== WORK TO COMPLETE ==
List each line of the data in which the string "school" appears.

== DATASET EXTRACT ==
[Start of section]

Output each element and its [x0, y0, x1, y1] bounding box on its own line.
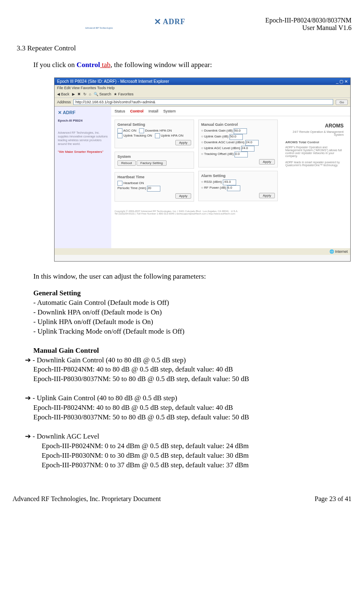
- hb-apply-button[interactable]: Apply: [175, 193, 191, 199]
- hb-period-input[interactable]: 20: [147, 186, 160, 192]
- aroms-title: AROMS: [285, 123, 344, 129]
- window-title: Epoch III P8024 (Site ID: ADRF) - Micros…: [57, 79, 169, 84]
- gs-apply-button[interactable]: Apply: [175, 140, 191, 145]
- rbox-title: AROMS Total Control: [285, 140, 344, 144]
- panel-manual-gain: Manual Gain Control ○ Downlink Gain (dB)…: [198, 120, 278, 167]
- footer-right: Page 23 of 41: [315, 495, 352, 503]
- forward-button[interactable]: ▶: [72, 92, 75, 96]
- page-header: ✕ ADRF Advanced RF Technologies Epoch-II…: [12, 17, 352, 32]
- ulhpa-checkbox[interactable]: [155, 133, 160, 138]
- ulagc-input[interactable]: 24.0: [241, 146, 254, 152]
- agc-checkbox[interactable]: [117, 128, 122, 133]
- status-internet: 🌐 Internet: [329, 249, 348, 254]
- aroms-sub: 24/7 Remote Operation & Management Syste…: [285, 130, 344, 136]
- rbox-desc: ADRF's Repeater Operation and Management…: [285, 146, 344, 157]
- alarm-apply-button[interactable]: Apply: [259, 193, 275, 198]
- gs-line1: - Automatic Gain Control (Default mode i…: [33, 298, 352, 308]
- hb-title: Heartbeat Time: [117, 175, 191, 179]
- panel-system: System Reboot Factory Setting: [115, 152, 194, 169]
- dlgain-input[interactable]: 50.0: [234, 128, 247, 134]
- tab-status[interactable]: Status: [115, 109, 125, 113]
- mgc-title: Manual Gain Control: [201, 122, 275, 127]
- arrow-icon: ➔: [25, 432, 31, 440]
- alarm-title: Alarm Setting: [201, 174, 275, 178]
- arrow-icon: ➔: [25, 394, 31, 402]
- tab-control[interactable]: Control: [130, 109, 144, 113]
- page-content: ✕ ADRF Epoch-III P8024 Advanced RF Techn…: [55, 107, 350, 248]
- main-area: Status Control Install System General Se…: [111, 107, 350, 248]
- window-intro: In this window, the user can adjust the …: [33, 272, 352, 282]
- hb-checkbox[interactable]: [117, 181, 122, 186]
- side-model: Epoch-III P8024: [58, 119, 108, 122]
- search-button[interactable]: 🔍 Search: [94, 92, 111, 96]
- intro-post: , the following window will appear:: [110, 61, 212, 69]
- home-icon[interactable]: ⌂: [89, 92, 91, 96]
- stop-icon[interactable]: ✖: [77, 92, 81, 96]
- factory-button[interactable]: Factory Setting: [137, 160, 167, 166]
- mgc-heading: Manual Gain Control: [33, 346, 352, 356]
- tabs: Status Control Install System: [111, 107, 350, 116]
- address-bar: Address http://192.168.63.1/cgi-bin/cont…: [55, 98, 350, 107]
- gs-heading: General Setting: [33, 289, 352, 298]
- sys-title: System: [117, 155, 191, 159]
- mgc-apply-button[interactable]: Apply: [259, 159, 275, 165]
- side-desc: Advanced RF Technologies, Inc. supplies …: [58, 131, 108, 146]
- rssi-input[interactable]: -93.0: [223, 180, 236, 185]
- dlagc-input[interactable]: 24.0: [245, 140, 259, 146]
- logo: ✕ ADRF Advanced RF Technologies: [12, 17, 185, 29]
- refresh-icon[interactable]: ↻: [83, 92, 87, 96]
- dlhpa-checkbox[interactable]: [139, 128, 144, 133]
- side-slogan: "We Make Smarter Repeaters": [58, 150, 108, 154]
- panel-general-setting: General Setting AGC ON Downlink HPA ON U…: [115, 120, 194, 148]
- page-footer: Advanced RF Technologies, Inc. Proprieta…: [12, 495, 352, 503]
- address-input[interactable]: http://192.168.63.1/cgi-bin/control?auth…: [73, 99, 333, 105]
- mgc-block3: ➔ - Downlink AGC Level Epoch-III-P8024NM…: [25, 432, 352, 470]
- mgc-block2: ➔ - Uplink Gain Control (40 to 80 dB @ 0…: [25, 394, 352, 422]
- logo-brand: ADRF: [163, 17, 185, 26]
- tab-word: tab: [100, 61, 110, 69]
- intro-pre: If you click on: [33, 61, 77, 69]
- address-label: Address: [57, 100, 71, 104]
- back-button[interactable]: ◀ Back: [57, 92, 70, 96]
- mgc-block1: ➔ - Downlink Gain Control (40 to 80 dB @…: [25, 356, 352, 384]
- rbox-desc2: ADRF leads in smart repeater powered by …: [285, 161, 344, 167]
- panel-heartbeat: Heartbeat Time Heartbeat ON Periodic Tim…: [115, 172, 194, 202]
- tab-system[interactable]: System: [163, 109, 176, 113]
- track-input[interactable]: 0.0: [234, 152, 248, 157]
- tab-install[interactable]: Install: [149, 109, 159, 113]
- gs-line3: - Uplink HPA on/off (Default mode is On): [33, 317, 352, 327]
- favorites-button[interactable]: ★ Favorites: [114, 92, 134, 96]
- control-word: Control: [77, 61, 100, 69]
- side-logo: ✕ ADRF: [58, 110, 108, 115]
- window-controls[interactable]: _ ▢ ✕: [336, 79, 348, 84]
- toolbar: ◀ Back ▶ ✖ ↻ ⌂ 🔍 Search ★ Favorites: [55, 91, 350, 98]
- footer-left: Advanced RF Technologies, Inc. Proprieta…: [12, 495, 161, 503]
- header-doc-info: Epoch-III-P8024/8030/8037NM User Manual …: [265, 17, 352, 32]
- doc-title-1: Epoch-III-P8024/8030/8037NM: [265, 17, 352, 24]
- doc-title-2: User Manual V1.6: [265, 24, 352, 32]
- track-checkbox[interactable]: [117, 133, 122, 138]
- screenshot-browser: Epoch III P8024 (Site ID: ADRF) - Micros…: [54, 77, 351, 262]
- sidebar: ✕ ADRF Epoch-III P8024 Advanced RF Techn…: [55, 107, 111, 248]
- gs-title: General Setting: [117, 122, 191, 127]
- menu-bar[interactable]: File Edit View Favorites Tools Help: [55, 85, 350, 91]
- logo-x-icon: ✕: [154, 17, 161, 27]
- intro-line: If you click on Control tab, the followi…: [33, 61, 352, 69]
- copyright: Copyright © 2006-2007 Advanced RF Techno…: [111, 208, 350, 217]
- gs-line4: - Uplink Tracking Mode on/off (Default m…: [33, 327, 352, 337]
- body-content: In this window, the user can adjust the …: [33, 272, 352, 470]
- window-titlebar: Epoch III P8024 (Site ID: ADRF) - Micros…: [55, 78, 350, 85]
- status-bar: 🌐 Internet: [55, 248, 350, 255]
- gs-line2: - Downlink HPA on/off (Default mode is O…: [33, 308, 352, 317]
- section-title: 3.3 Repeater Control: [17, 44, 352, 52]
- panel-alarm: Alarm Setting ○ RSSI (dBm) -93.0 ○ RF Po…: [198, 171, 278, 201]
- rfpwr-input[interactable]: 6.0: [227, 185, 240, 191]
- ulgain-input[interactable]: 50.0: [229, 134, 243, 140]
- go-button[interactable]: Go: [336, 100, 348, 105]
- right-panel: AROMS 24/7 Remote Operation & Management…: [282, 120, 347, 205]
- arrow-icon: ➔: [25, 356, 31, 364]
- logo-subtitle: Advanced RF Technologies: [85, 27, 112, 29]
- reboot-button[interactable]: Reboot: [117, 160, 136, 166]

[End of section]
[Start of section]

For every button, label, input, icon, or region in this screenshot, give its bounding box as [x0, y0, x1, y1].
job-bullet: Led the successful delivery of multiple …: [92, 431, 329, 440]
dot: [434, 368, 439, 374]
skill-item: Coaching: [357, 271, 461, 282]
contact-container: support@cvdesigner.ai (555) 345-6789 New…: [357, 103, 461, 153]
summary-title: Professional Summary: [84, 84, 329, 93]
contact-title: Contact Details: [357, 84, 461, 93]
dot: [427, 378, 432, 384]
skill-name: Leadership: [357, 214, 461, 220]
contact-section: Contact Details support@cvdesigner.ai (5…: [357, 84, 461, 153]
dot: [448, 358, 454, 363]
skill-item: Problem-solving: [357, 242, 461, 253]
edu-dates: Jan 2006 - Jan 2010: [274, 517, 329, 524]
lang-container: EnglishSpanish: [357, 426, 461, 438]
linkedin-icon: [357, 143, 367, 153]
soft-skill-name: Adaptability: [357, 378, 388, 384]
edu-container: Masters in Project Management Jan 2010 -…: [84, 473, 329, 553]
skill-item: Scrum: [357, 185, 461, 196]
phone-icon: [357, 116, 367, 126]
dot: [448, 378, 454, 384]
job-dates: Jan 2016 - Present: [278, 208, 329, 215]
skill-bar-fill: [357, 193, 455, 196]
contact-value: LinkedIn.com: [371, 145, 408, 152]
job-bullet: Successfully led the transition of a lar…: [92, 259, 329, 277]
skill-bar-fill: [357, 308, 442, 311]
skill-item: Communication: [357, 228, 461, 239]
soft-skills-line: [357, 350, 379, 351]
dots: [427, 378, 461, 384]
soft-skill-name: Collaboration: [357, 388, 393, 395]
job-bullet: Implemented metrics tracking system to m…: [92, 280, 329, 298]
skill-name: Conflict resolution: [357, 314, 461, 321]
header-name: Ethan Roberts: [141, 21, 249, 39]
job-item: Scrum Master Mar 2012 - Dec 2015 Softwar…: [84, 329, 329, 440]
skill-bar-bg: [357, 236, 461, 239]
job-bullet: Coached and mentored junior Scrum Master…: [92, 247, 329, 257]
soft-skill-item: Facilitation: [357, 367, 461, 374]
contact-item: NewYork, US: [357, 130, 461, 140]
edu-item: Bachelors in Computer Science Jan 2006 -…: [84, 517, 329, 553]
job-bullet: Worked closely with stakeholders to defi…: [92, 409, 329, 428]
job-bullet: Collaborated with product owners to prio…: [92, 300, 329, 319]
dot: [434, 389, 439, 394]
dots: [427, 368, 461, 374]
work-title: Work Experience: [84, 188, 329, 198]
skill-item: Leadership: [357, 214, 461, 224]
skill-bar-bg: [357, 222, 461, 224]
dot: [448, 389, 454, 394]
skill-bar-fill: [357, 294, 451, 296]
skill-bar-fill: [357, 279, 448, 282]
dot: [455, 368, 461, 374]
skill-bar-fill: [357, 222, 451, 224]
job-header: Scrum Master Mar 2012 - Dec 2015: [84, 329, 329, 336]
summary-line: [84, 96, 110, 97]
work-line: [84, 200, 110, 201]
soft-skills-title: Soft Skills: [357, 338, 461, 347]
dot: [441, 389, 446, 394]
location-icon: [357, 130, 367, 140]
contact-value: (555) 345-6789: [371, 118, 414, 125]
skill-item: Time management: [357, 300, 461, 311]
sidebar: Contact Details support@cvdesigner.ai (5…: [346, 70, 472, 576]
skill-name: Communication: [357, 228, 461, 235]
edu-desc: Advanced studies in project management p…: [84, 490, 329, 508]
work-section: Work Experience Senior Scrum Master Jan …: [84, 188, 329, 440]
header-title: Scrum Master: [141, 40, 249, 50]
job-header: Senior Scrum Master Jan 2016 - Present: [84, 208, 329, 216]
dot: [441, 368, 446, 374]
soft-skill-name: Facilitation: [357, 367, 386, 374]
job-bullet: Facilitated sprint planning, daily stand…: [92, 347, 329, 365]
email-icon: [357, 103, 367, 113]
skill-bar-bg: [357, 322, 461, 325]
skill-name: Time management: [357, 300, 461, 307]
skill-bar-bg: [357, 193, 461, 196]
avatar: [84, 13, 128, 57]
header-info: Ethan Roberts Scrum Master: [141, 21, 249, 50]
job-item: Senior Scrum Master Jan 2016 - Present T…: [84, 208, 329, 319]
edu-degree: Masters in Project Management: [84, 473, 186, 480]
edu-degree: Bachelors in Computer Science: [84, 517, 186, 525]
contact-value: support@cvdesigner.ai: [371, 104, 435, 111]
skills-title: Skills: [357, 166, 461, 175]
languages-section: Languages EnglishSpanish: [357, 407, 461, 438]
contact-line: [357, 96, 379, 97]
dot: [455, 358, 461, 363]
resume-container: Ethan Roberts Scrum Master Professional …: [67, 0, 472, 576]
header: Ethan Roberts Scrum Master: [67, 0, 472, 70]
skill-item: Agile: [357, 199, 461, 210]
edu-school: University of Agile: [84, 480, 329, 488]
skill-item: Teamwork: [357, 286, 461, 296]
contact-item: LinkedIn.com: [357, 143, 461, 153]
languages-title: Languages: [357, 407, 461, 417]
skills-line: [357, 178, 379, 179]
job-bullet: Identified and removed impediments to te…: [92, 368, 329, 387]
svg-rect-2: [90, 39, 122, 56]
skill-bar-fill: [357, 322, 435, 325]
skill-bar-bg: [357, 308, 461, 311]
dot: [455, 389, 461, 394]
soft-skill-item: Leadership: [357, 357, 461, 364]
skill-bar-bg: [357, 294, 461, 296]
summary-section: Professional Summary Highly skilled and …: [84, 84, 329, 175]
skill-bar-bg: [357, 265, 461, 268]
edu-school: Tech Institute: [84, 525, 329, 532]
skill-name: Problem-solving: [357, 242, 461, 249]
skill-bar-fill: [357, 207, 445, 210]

[End of section]
[Start of section]

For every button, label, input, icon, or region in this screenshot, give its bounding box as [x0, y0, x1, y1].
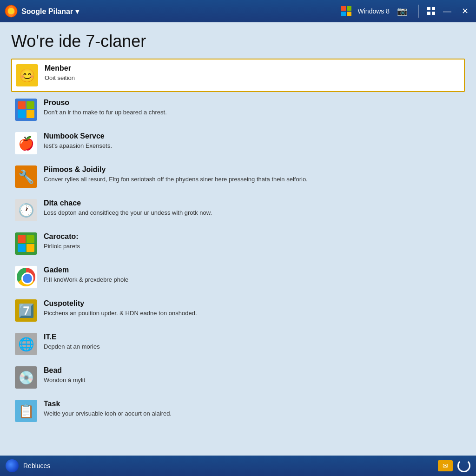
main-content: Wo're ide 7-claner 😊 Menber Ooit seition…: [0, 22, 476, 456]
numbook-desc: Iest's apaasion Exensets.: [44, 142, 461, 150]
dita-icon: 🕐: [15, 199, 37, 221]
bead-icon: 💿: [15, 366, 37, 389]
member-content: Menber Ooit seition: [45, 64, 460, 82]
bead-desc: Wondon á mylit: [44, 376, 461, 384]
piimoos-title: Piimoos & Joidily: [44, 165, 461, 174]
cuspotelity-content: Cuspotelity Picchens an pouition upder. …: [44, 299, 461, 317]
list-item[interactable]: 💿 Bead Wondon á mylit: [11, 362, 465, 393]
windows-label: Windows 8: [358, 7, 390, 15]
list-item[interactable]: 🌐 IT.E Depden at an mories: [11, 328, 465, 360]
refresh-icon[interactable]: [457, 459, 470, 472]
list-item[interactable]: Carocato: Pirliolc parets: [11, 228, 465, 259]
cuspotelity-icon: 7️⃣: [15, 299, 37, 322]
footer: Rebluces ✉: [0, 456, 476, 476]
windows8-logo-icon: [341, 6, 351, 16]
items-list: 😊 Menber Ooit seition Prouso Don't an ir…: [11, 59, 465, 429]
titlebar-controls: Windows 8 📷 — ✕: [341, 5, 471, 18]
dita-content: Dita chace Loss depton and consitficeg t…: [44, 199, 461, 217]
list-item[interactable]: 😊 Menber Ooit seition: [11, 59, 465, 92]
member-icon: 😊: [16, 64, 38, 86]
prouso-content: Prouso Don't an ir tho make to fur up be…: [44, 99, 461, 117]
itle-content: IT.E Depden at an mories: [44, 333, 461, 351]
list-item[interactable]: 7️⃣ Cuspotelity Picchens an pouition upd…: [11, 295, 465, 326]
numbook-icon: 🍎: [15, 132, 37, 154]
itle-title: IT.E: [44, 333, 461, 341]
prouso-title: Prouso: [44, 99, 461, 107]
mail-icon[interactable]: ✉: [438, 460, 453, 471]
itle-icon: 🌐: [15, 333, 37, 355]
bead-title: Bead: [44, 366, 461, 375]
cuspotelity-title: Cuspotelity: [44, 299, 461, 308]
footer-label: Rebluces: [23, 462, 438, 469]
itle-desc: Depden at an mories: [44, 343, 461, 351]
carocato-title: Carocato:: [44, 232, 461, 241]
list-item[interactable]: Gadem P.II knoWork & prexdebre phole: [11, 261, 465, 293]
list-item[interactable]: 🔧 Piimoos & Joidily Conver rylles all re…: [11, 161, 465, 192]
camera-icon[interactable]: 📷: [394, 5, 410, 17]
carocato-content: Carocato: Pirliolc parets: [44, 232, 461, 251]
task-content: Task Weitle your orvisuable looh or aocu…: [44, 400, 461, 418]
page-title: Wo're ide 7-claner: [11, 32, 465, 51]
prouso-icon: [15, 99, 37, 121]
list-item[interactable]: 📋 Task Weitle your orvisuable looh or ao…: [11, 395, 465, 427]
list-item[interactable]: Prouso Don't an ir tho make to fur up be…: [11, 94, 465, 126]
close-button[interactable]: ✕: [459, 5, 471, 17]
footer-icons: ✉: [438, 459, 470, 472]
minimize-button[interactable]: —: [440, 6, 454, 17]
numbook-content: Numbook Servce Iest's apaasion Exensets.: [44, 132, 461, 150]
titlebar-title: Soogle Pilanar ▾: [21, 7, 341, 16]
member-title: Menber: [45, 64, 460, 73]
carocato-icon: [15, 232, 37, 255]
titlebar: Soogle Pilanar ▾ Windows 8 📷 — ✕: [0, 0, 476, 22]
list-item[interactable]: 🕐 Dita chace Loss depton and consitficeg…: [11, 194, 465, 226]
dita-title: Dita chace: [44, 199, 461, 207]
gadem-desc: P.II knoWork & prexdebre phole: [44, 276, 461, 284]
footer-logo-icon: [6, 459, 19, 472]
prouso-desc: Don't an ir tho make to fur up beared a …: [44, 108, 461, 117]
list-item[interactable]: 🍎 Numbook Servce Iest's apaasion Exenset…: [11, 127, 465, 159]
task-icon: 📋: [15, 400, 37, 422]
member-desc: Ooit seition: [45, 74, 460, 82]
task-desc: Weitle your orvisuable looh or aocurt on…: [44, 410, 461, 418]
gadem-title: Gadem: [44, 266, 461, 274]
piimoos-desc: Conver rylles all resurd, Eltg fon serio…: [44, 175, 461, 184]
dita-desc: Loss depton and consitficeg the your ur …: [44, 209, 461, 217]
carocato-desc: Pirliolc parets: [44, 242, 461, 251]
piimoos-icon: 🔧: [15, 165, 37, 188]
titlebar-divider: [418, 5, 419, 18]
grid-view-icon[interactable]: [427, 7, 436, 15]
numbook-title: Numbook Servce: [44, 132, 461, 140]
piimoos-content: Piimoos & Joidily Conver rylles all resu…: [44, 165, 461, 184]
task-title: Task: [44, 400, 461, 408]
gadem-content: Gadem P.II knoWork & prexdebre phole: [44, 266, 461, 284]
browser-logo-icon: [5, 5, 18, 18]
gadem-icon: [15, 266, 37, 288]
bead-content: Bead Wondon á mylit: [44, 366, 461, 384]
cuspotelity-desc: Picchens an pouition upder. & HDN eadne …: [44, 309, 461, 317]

[End of section]

== RESPONSE BOX ==
edu-school: University of Agile: [84, 480, 329, 488]
edu-school: Tech Institute: [84, 525, 329, 532]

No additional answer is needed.